F. D. Breitgoff1, Y. O. Polyhach1, G. Jeschke1*
1Laboratory of Physical Chemistry, ETH Zürich, 8049 Zürich, Switzerland.

Double Electron Electron Resonance (DEER) enables determination of distance distributions in the nanometer range by Electron Paramagnetic Resonance (EPR). In DEER, a refocused echo is recorded at the observation frequency while the distance to a partner spin is probed by time-dependent excitation at a second frequency (the pump frequency). Due to the dipolar interaction between the two spins, the observed echo is modulated with a frequency which depends on the distance between the two spins.
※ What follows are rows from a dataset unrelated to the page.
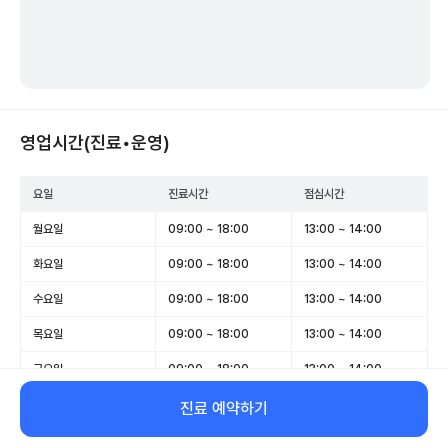
영업시간(진료•운영)
요일
진료시간
점심시간
월요일
09:00 ~ 18:00
13:00 ~ 14:00
화요일
09:00 ~ 18:00
13:00 ~ 14:00
수요일
09:00 ~ 18:00
13:00 ~ 14:00
목요일
09:00 ~ 18:00
13:00 ~ 14:00
금요일
09:00 ~ 18:00
13:00 ~ 14:00
토요일
09:00 ~ 13:00
-
진료 예약하기
일요일
휴무
-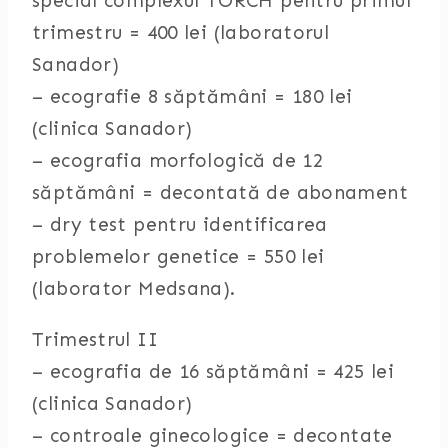
special complexul TORCH pentru primul
trimestru = 400 lei (laboratorul
Sanador)
– ecografie 8 săptămâni = 180 lei
(clinica Sanador)
– ecografia morfologică de 12
săptămâni = decontată de abonament
– dry test pentru identificarea
problemelor genetice = 550 lei
(laborator Medsana).
Trimestrul II
– ecografia de 16 săptămâni = 425 lei
(clinica Sanador)
– controale ginecologice = decontate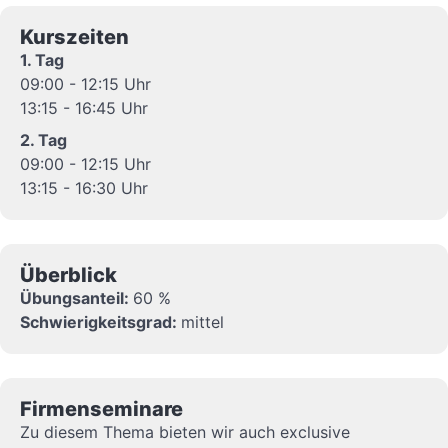
Kurszeiten
1. Tag
09:00 - 12:15 Uhr
13:15 - 16:45 Uhr
2. Tag
09:00 - 12:15 Uhr
13:15 - 16:30 Uhr
Überblick
Übungsanteil:
60 %
Schwierigkeitsgrad:
mittel
Firmenseminare
Zu diesem Thema bieten wir auch exclusive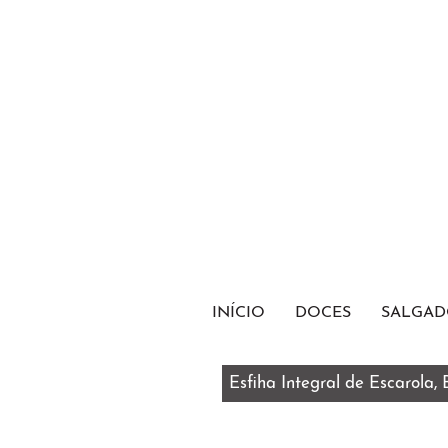
INÍCIO
DOCES
SALGAD
Esfiha Integral de Escarola,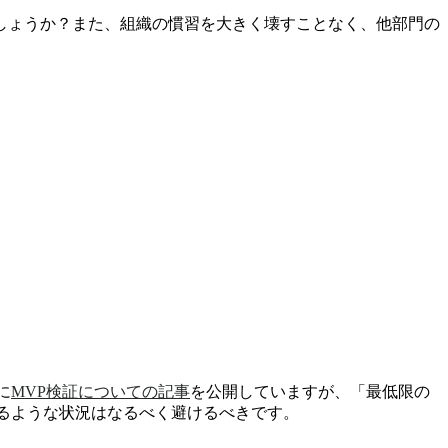
しょうか？また、組織の慣習を大きく壊すことなく、他部門の
に
MVP検証についての記事
を公開していますが、「最低限の
るような状況はなるべく避けるべきです。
The accessible observation window and thus distance range can be significantly prolonged by the use of dynamically decoupled multi-pulse versions of this experiment [1,2]. Such experiments, however, are not free of artefacts. On coherent spectrometers, artefacts due to additional coherence transfer pathways occur and can be removed by systematic change of the pulse phases [3]. On both coherent and incoherent spectrometers, overlap of the observer and pump frequency bands causes additional signals of dipolar origin, hereafter called band overlap artefacts. Furthermore, incomplete population inversion in the pump band gives rise to a so-called partial excitation artefact.  
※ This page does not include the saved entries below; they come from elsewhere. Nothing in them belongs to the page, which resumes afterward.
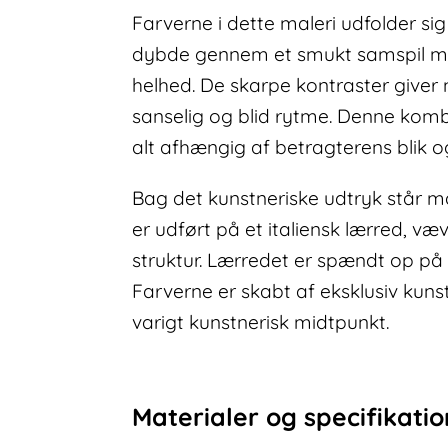
Farverne i dette maleri udfolder si
dybde gennem et smukt samspil med
helhed. De skarpe kontraster giver
sanselig og blid rytme. Denne kombi
alt afhængig af betragterens blik o
Bag det kunstneriske udtryk står ma
er udført på et italiensk lærred, væ
struktur. Lærredet er spændt op på
Farverne er skabt af eksklusiv kuns
varigt kunstnerisk midtpunkt.
Materialer og specifikati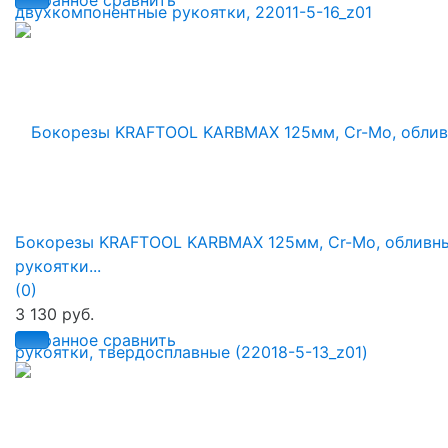
избранное
сравнить
Бокорезы KRAFTOOL KARBMAX 125мм, Cr-Mo, обливн
рукоятки...
(0)
3 130 руб.
избранное
сравнить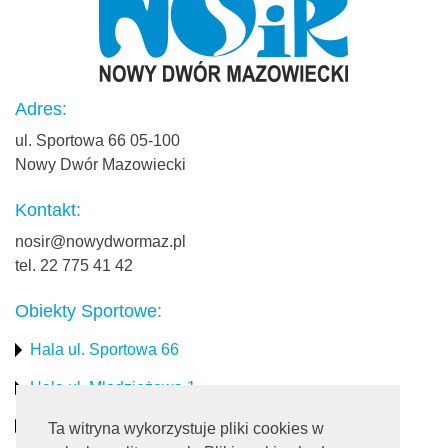
Adres:
ul. Sportowa 66 05-100
Nowy Dwór Mazowiecki
Kontakt:
nosir@nowydwormaz.pl
tel. 22 775 41 42
Obiekty Sportowe:
Hala ul. Sportowa 66
Hala ul. Młodzieżowa 1
Stadion miejski
Ta witryna wykorzystuje pliki cookies w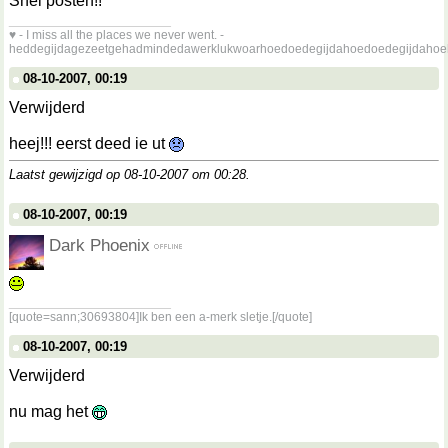
Snel posten!!
__________________
♥ - I miss all the places we never went. -
heddegijdagezeetgehadmindedawerklukwoarhoedoedegijdahoedoedegijdahoe
08-10-2007, 00:19
Verwijderd
heej!!! eerst deed ie ut
Laatst gewijzigd op 08-10-2007 om
00:28
.
08-10-2007, 00:19
Dark Phoenix
__________________
[quote=sann;30693804]Ik ben een a-merk sletje.[/quote]
08-10-2007, 00:19
Verwijderd
nu mag het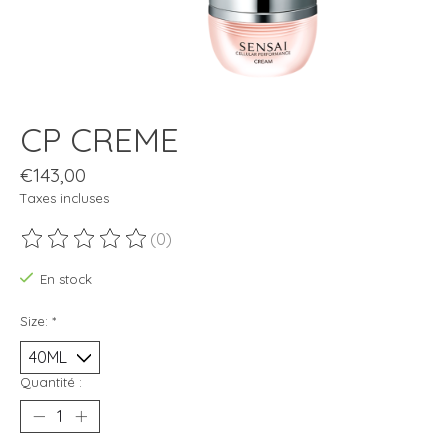
CP CREME
€143,00
Taxes incluses
(0)
Ce produit est évalué à
0
sur 5
En stock
Size:
*
Quantité :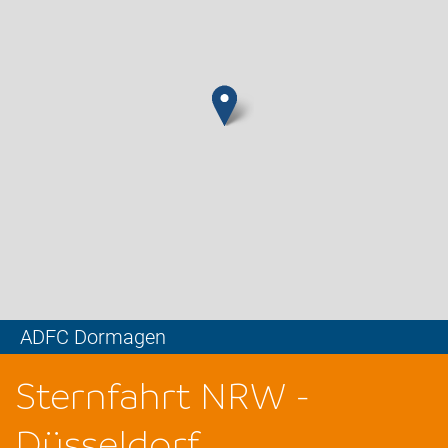
ADFC Dormagen
Leaflet
Sternfahrt NRW -
Düsseldorf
Using the 5-pulse DEER experiment with pulses from an arbitrary waveform generator (AWG), we show how pulse parameters can be optimized in order to suppress or completely remove the artefacts due to band overlap, so that only the partial excitation artefact remains. For removal of the partial excitation artefact, we present a data processing procedure that works without previous knowledge of the artefact amplitude or shape and without sensitivity loss. Two 5-pulse DEER traces are recorded in which the artefact position is shifted with respect to the wanted signal. Using the difference of the two traces, the artefact is identified and corrected for. Artefact removal is demonstrated for both simulated and experimental data acquired at different frequencies, for shaped as well as rectangular pump pulses, for a variety of distance distributions and spin environments. The algorithm is stable down to low S/N ratios and in the regime of moderate background decay. We show that 5-pulse DEER recorded with optimized pulse parameters and, if necessary, artefact-corrected by our algorithm gives access to correct distance distributions and a prolonged distance range.

[1]  Peter P. Borbat, Elka R. Georgieva, Jack H. Freed, J. Phys. Chem. Lett., 2013, 4, 170.
[2]  Philipp E. Spindler, Izabela Waclawska, Burkhard Endeward, Jörn Plackmeyer, Christine Ziegler, Thomas F. Prisner, J. Phys. Chem. Lett., 2015, 6 (21), 4331–4335.
[3]  Claudia E. Tait, Stefan Stoll, Phys. Chem. Chem. Phys., 2016, 18, 18470-18485.